経済産業省が29日発表した5月の商業動態統計速報によると、小売業販売額は前年同月比12.3%減の11兆650億円となった。13.9%減だった4月より減少幅は縮んだが、2カ月連続の2桁減は比較可能な1980年以降で初めて。新型コロナウイルスの感染拡大で自動車や衣料品などが落ち込んだ。

前年水準を下回るのは3カ月連続。減少率は1998年3月の14.3%、20年4月の13.9%に次ぐ3番目の大きさだ。5月25日に全面解除されるまで政府の緊急事態宣言が続き、外出自粛や店舗の休業が響いた。

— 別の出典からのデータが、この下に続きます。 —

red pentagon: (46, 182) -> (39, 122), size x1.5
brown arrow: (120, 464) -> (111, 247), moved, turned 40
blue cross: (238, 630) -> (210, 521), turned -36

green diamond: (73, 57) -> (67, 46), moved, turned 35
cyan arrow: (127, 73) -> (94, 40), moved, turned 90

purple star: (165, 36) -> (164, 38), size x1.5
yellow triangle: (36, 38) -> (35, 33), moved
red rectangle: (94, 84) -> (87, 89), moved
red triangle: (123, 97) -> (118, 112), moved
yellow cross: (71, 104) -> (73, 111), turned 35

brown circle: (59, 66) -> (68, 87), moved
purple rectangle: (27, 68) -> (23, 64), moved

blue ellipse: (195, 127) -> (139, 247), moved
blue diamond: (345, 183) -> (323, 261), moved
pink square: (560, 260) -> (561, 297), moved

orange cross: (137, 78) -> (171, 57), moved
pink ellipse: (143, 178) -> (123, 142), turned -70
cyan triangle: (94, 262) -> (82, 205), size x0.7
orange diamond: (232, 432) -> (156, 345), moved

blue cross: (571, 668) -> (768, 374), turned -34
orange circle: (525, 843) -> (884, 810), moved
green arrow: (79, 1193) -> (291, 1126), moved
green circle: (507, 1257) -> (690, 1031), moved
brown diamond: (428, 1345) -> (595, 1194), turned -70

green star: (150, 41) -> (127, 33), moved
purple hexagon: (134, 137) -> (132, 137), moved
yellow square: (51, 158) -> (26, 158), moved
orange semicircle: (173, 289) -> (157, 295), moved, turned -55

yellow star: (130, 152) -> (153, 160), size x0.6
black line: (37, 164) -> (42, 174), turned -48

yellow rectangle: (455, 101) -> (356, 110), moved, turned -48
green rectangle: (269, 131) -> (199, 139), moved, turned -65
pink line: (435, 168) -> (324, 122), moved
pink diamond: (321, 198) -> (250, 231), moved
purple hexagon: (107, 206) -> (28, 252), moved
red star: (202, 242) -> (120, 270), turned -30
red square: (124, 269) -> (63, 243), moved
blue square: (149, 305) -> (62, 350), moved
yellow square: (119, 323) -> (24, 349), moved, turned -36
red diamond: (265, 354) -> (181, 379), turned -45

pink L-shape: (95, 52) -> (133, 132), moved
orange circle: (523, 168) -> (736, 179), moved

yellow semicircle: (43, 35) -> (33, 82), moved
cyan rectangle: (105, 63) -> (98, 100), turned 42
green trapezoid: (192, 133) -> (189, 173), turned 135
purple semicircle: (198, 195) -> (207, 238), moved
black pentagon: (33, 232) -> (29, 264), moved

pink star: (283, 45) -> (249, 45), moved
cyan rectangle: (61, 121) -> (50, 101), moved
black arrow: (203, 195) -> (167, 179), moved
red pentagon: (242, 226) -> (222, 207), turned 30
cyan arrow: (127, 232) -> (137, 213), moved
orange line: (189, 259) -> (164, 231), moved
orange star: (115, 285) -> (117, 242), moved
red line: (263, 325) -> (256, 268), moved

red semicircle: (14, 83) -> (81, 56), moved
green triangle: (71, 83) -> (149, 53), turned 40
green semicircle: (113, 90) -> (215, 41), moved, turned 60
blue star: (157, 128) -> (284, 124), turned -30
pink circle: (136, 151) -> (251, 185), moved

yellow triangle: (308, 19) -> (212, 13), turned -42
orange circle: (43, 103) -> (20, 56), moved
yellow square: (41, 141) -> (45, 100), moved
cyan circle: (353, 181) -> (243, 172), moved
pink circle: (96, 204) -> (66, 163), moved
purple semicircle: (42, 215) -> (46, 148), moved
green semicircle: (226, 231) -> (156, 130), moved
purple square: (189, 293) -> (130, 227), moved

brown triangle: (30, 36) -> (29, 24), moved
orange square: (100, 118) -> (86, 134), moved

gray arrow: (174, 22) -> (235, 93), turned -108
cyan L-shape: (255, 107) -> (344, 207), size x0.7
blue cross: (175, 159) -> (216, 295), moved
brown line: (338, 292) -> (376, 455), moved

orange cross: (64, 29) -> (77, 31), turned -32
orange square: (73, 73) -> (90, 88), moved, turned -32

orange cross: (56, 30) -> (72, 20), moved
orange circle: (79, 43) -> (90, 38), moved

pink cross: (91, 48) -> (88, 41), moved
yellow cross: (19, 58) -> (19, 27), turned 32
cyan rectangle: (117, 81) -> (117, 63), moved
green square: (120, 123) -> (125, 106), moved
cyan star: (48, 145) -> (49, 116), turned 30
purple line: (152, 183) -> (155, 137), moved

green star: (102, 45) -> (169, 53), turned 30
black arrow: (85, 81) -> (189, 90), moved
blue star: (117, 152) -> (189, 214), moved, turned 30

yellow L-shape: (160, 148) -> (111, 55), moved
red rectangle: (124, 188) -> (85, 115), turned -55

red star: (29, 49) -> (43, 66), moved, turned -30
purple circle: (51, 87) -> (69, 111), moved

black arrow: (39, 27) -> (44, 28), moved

品目別では自動車が35.2%減と大きく減った。「外出自粛による客数の減少や出荷抑制の影響が出た」(経産省の担当者)。織物・衣服・身の回り品も店舗の臨時休業などで34.3%減った。

業態別にみると百貨店が64.1%減った。4月の71.5%より減少幅は縮小したが「営業時間の短縮やインバウンド(訪日客)需要の減少で振るわない」(同)。スーパーは6.9%増と前月の3.7%増から増加幅が広がった。自宅で食事することが増え、食材や調理食品が好調だった。経産省は小売販売の基調判断を「下げ止まりがみられる」に上方修正した。